Data supplied.

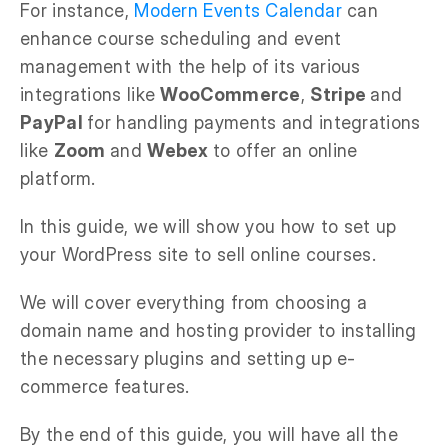
For instance,
Modern Events Calendar
can
enhance course scheduling and event
management with the help of its various
integrations like
WooCommerce
,
Stripe
and
PayPal
for handling payments and integrations
like
Zoom
and
Webex
to offer an online
platform.
In this guide, we will show you how to set up
your WordPress site to sell online courses.
We will cover everything from choosing a
domain name and hosting provider to installing
the necessary plugins and setting up e-
commerce features.
By the end of this guide, you will have all the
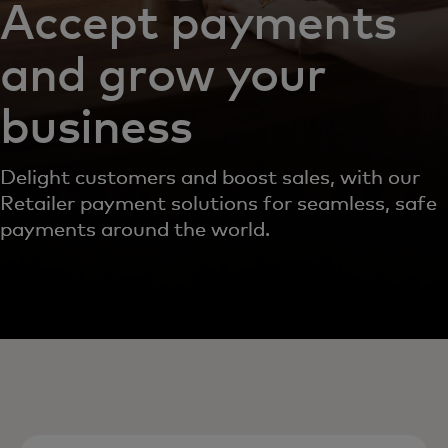
Accept payments
and grow your
business
Delight customers and boost sales, with our
Retailer payment solutions for seamless, safe
payments around the world.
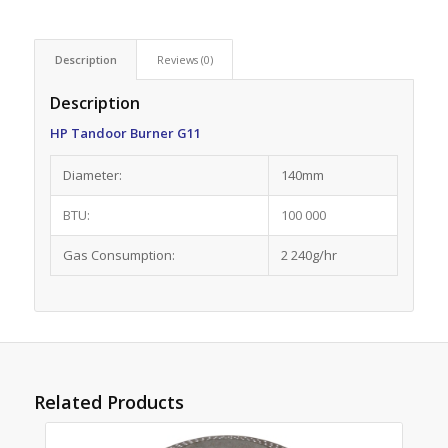
Description
Reviews (0)
Description
HP Tandoor Burner G11
Diameter:
140mm
BTU:
100 000
Gas Consumption:
2 240g/hr
Related Products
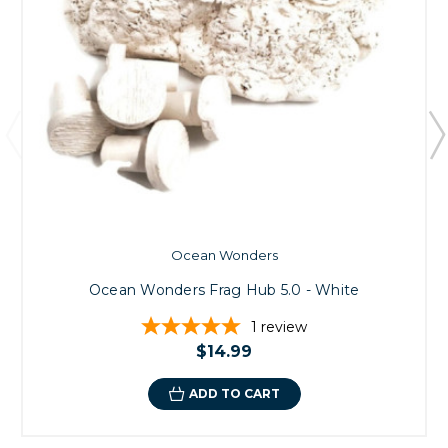
Ocean Wonders
Ocean Wonders Frag Hub 5.0 - White
1
review
$14.99
ADD TO CART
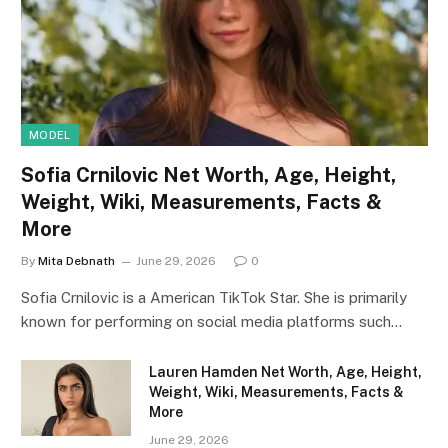
MODEL
Sofia Crnilovic Net Worth, Age, Height,
Weight, Wiki, Measurements, Facts &
More
By
Mita Debnath
June 29, 2026
0
Sofia Crnilovic is a American TikTok Star. She is primarily
known for performing on social media platforms such…
Lauren Hamden Net Worth, Age, Height,
Weight, Wiki, Measurements, Facts &
More
June 29, 2026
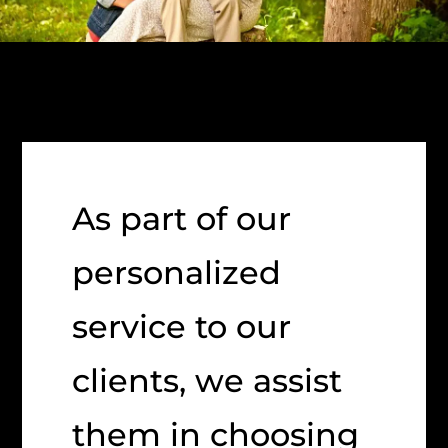
As part of our
personalized
service to our
clients, we assist
them in choosing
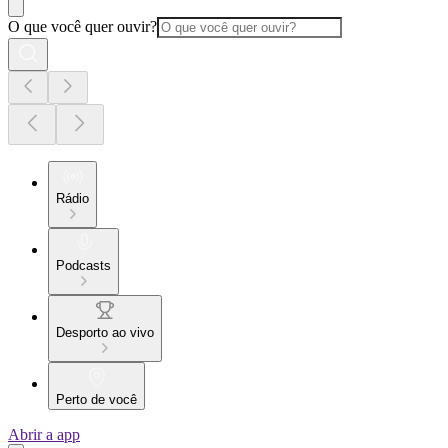
O que você quer ouvir?
Rádio
Podcasts
Desporto ao vivo
Perto de você
Abrir a app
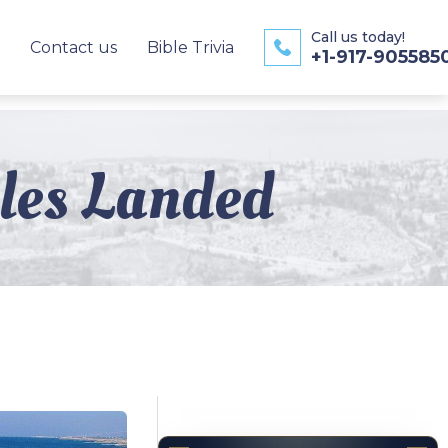
Call us today!
Contact us
Bible Trivia
+1-917-905585
ples Landed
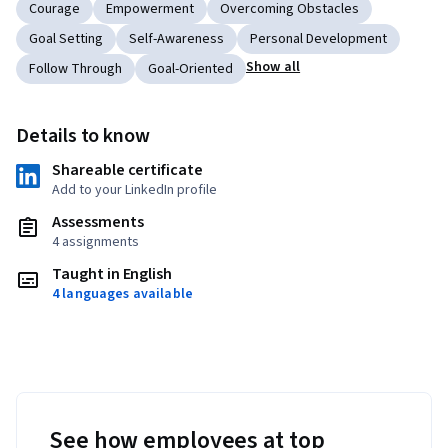
Courage
Empowerment
Overcoming Obstacles
Goal Setting
Self-Awareness
Personal Development
Show all
Follow Through
Goal-Oriented
Details to know
Shareable certificate
Add to your LinkedIn profile
Assessments
4 assignments
Taught in English
4 languages available
See how employees at top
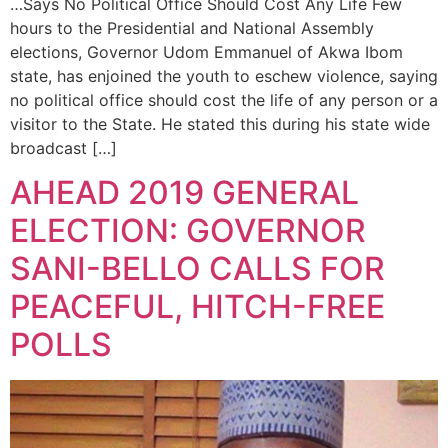
…Says No Political Office Should Cost Any Life Few
hours to the Presidential and National Assembly
elections, Governor Udom Emmanuel of Akwa Ibom
state, has enjoined the youth to eschew violence, saying
no political office should cost the life of any person or a
visitor to the State. He stated this during his state wide
broadcast […]
AHEAD 2019 GENERAL
ELECTION: GOVERNOR
SANI-BELLO CALLS FOR
PEACEFUL, HITCH-FREE
POLLS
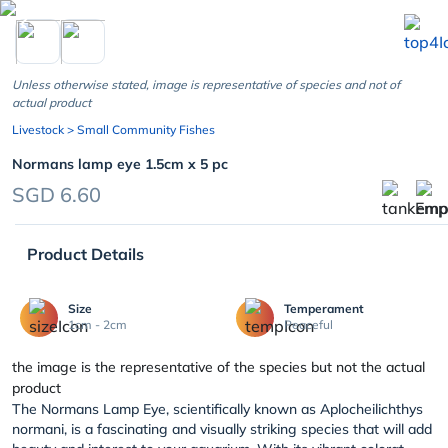
chevron_left
Unless otherwise stated, image is representative of species and not of
actual product
Livestock
> Small Community Fishes
Normans lamp eye 1.5cm x 5 pc
SGD 6.60
Product Details
Size
Temperament
1cm - 2cm
Peaceful
the image is the representative of the species but not the actual
product
The Normans Lamp Eye, scientifically known as Aplocheilichthys
normani, is a fascinating and visually striking species that will add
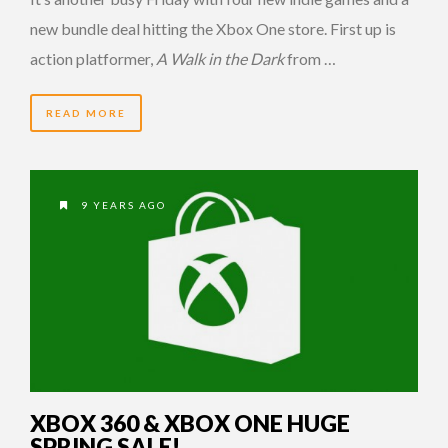
new bundle deal hitting the Xbox One store. First up is
action platformer,
A Walk in the Dark
from …
READ MORE
9 YEARS AGO
XBOX 360 & XBOX ONE HUGE
SPRING SALE!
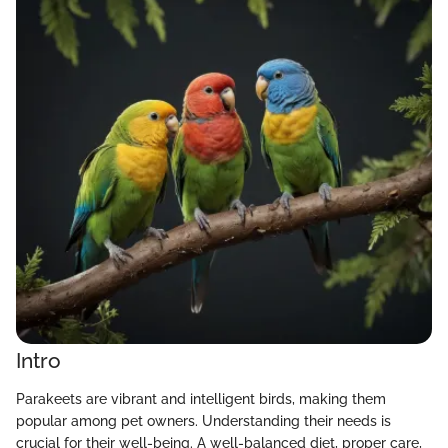
Intro
Parakeets are vibrant and intelligent birds, making them
popular among pet owners. Understanding their needs is
crucial for their well-being. A well-balanced diet, proper care,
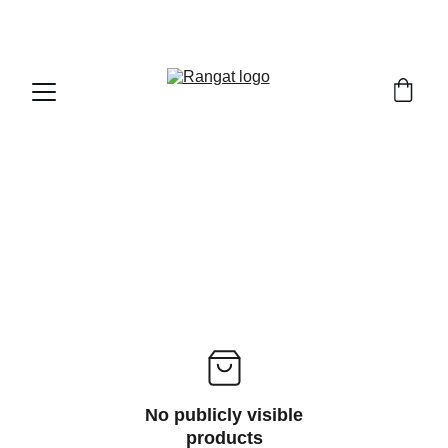
Free Shipping on Orders Over Rs 4,999
No publicly visible
products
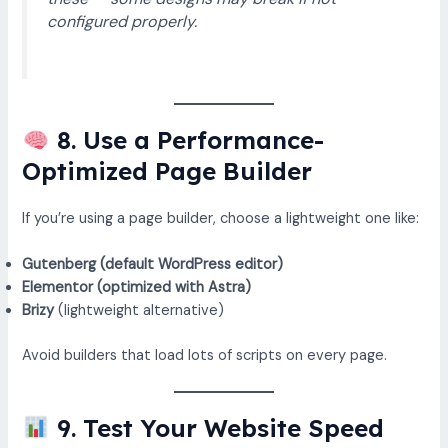
configured properly.
8. Use a Performance-
Optimized Page Builder
If you’re using a page builder, choose a lightweight one like:
Gutenberg (default WordPress editor)
Elementor (optimized with Astra)
Brizy
(lightweight alternative)
Avoid builders that load lots of scripts on every page.
9. Test Your Website Speed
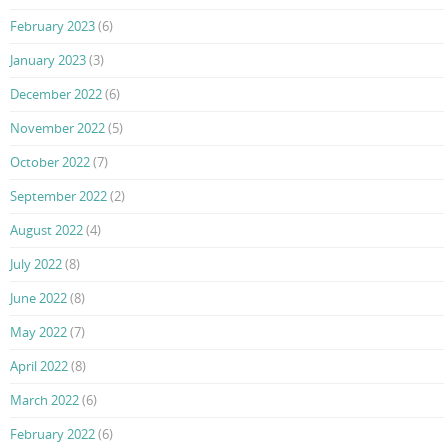
February 2023
(6)
January 2023
(3)
December 2022
(6)
November 2022
(5)
October 2022
(7)
September 2022
(2)
August 2022
(4)
July 2022
(8)
June 2022
(8)
May 2022
(7)
April 2022
(8)
March 2022
(6)
February 2022
(6)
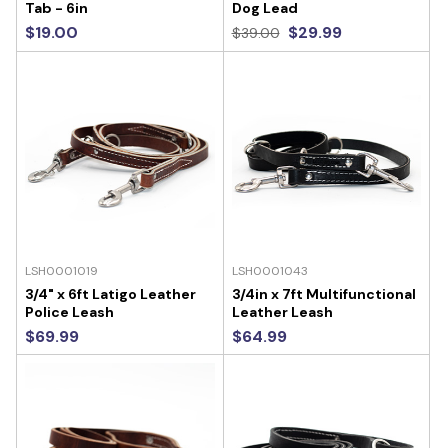
Tab - 6in
Dog Lead
$19.00
$29.99
$39.00
LSH0001019
LSH0001043
3/4" x 6ft Latigo Leather
3/4in x 7ft Multifunctional
Police Leash
Leather Leash
$69.99
$64.99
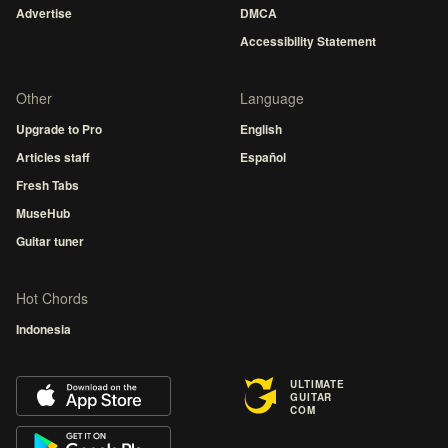
Advertise
DMCA
Accessibility Statement
Other
Language
Upgrade to Pro
English
Articles staff
Español
Fresh Tabs
MuseHub
Guitar tuner
Hot Chords
Indonesia
ULTIMATE
GUITAR
COM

What you need to do.
Apart from the pictures, every line of the material above is to be returned word for word.

Solution to the exercise.
For instance,
Modern Events Calendar
can
enhance course scheduling and event
management with the help of its various
integrations like
WooCommerce
,
Stripe
and
PayPal
for handling payments and integrations
like
Zoom
and
Webex
to offer an online
platform.
In this guide, we will show you how to set up
your WordPress site to sell online courses.
We will cover everything from choosing a
domain name and hosting provider to installing
the necessary plugins and setting up e-
commerce features.
By the end of this guide, you will have all the
Accept payments
and grow your
business
Delight customers and boost sales, with our
Retailer payment solutions for seamless, safe
payments around the world.
Description
Reviews (0)
Description
HP Tandoor Burner G11
Diameter:
140mm
BTU:
100 000
Gas Consumption:
2 240g/hr
Related Products
Ocean Wonders
Ocean Wonders Frag Hub 5.0 - White
1
review
$14.99
ADD TO CART
MODEL
Sofia Crnilovic Net Worth, Age, Height,
Weight, Wiki, Measurements, Facts &
More
By
Mita Debnath
June 29, 2026
0
Sofia Crnilovic is a American TikTok Star. She is primarily
known for performing on social media platforms such…
Lauren Hamden Net Worth, Age, Height,
Weight, Wiki, Measurements, Facts &
More
June 29, 2026
As part of our
personalized
service to our
clients, we assist
them in choosing
O que você quer ouvir?
Rádio
Podcasts
Desporto ao vivo
Perto de você
Abrir a app
Call us today!
Contact us
Bible Trivia
+1-917-905585
ples Landed
Courage
Empowerment
Overcoming Obstacles
Goal Setting
Self-Awareness
Personal Development
Show all
Follow Through
Goal-Oriented
Details to know
Shareable certificate
Add to your LinkedIn profile
Assessments
4 assignments
Taught in English
4 languages available
See how employees at top
…Says No Political Office Should Cost Any Life Few
hours to the Presidential and National Assembly
elections, Governor Udom Emmanuel of Akwa Ibom
state, has enjoined the youth to eschew violence, saying
no political office should cost the life of any person or a
visitor to the State. He stated this during his state wide
broadcast […]
AHEAD 2019 GENERAL
ELECTION: GOVERNOR
SANI-BELLO CALLS FOR
PEACEFUL, HITCH-FREE
POLLS
chevron_left
Unless otherwise stated, image is representative of species and not of
actual product
Livestock
> Small Community Fishes
Normans lamp eye 1.5cm x 5 pc
SGD 6.60
Product Details
Size
Temperament
1cm - 2cm
Peaceful
the image is the representative of the species but not the actual
product
The Normans Lamp Eye, scientifically known as Aplocheilichthys
normani, is a fascinating and visually striking species that will add
new bundle deal hitting the Xbox One store. First up is
action platformer,
A Walk in the Dark
from …
READ MORE
9 YEARS AGO
XBOX 360 & XBOX ONE HUGE
SPRING SALE!
Intro
Parakeets are vibrant and intelligent birds, making them
popular among pet owners. Understanding their needs is
crucial for their well-being. A well-balanced diet, proper care,
Free Shipping on Orders Over Rs 4,999
No publicly visible
products
configured properly.
8. Use a Performance-
Optimized Page Builder
If you’re using a page builder, choose a lightweight one like:
Gutenberg (default WordPress editor)
Elementor (optimized with Astra)
Brizy
(lightweight alternative)
Avoid builders that load lots of scripts on every page.
9. Test Your Website Speed
February 2023
(6)
January 2023
(3)
December 2022
(6)
November 2022
(5)
October 2022
(7)
September 2022
(2)
August 2022
(4)
July 2022
(8)
June 2022
(8)
May 2022
(7)
April 2022
(8)
March 2022
(6)
February 2022
(6)
Tab - 6in
Dog Lead
$19.00
$29.99
$39.00
LSH0001019
LSH0001043
3/4" x 6ft Latigo Leather
3/4in x 7ft Multifunctional
Police Leash
Leather Leash
$69.99
$64.99
Advertise
DMCA
Accessibility Statement
Other
Language
Upgrade to Pro
English
Articles staff
Español
Fresh Tabs
MuseHub
Guitar tuner
Hot Chords
Indonesia
ULTIMATE
GUITAR
COM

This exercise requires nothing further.